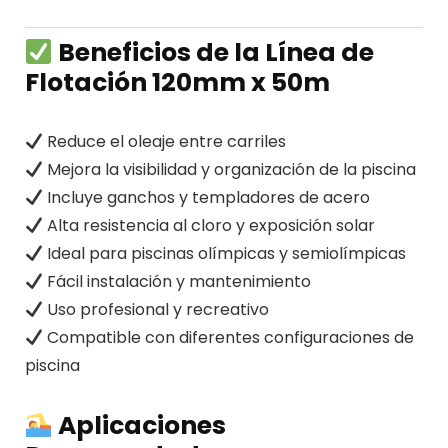
Beneficios de la Línea de
Flotación 120mm x 50m
Reduce el oleaje entre carriles
Mejora la visibilidad y organización de la piscina
Incluye ganchos y templadores de acero
Alta resistencia al cloro y exposición solar
Ideal para piscinas olímpicas y semiolímpicas
Fácil instalación y mantenimiento
Uso profesional y recreativo
Compatible con diferentes configuraciones de
piscina
Aplicaciones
========================================================================
TASK GOAL – Find the line that contains "Alta resistencia al cloro y exposición solar" in the listing above. Retype it and every line after it up to the last, exactly, and nothing else.

SOLUTION FOR THIS EXERCISE –
Alta resistencia al cloro y exposición solar
Ideal para piscinas olímpicas y semiolímpicas
Fácil instalación y mantenimiento
Uso profesional y recreativo
Compatible con diferentes configuraciones de
piscina
Aplicaciones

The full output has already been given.